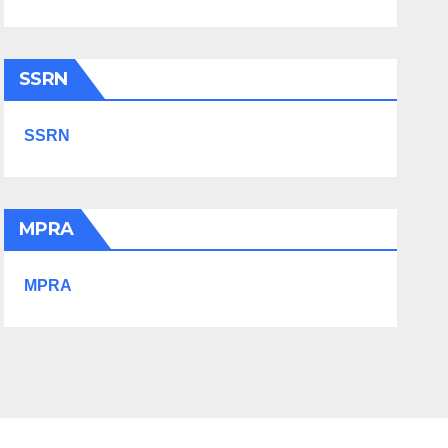
SSRN
SSRN
MPRA
MPRA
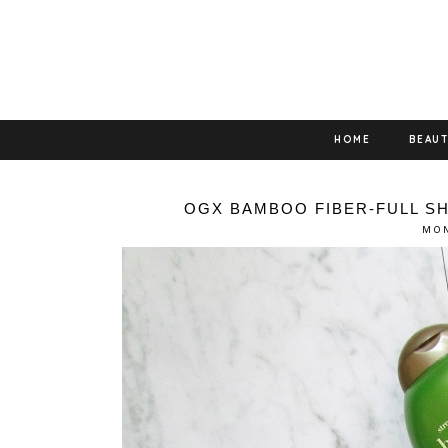
HOME
BEAU
OGX BAMBOO FIBER-FULL S
MON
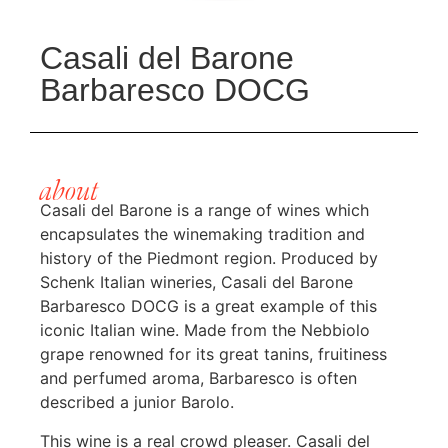
Casali del Barone
Barbaresco DOCG
about
Casali del Barone is a range of wines which
encapsulates the winemaking tradition and
history of the Piedmont region. Produced by
Schenk Italian wineries, Casali del Barone
Barbaresco DOCG is a great example of this
iconic Italian wine. Made from the Nebbiolo
grape renowned for its great tanins, fruitiness
and perfumed aroma, Barbaresco is often
described a junior Barolo.
This wine is a real crowd pleaser. Casali del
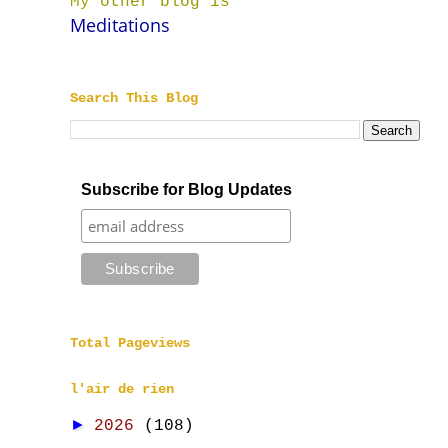
My other blog is
Meditations
Search This Blog
Subscribe for Blog Updates
Total Pageviews
l'air de rien
►
2026
(108)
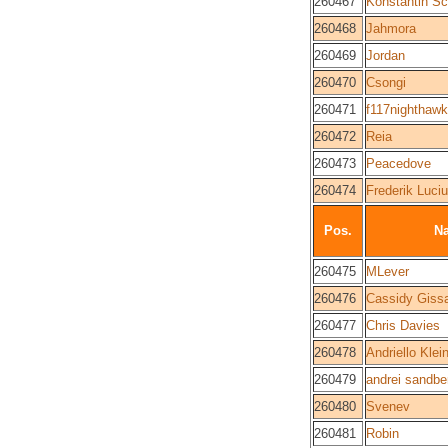
260467
Konstantin S
260468
Jahmora
260469
Jordan
260470
Csongi
260471
f117nighthawk
260472
Reia
260473
Peacedove
260474
Frederik Luci
Pos.
N
260475
MLever
260476
Cassidy Giss
260477
Chris Davies
260478
Andriello Klei
260479
andrei sandbe
260480
Svenev
260481
Robin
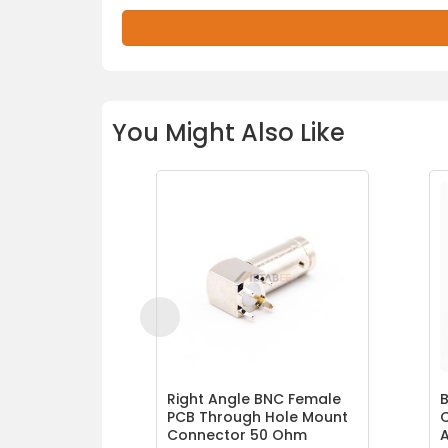
You Might Also Like
Right Angle BNC Female
B
PCB Through Hole Mount
Connector 50 Ohm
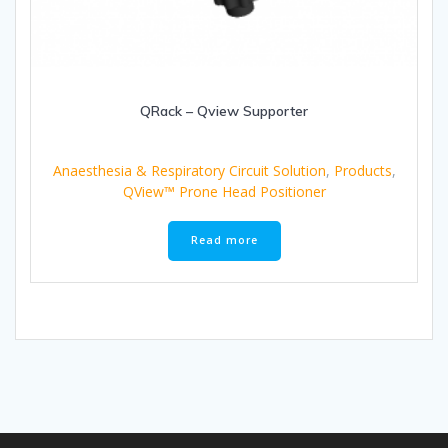
QRack – Qview Supporter
Anaesthesia & Respiratory Circuit Solution
,
Products
,
QView™ Prone Head Positioner
Read more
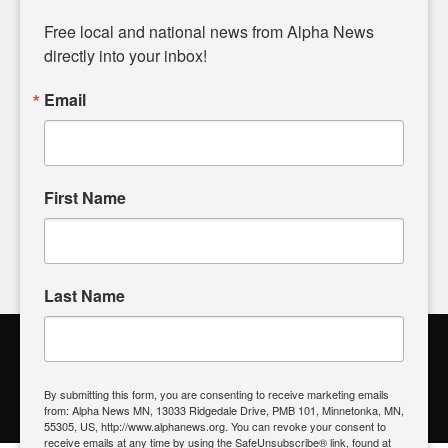
Diverging from traditional media, we delve deeper into
matters of local significance that are often overlooked in the
Free local and national news from Alpha News 
headlines. Our commitment to delivering meaningful news is
directly into your inbox!
powered by citizens like you. If you have a story idea worth
sharing, please don't hesitate to
email us
. We value your
Email
input and strive to bring the stories that matter most to our
community.
First Name
FOLLOW US
Last Name
Alpha News Citizen Engagement
Toolbox
By submitting this form, you are consenting to receive marketing emails
from: Alpha News MN, 13033 Ridgedale Drive, PMB 101, Minnetonka, MN,
Register to Vote
|
Voting Location
|
What's On My Ballot?
|
55305, US, http://www.alphanews.org. You can revoke your consent to
Contact Your Elected Official
receive emails at any time by using the SafeUnsubscribe® link, found at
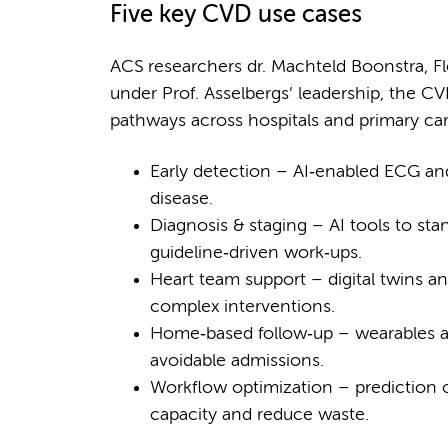
Five key CVD use cases
ACS researchers dr. Machteld Boonstra, Fl
under Prof. Asselbergs’ leadership, the C
pathways across hospitals and primary car
Early detection – AI‑enabled ECG and 
disease.
Diagnosis & staging – AI tools to st
guideline‑driven work‑ups.
Heart team support – digital twins a
complex interventions.
Home‑based follow‑up – wearables and
avoidable admissions.
Workflow optimization – prediction o
capacity and reduce waste.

= = =

[Task prompt]: Write out exactly the opening lines of the data, stopping after the line that holds "grape renowned for". Exclude pictures.

[Reply to the task]:
SSRN
SSRN
MPRA
MPRA
HOME
BEAU
OGX BAMBOO FIBER-FULL S
MON
Casali del Barone
Barbaresco DOCG
about
Casali del Barone is a range of wines which
encapsulates the winemaking tradition and
history of the Piedmont region. Produced by
Schenk Italian wineries, Casali del Barone
Barbaresco DOCG is a great example of this
iconic Italian wine. Made from the Nebbiolo
grape renowned for its great tanins, fruitiness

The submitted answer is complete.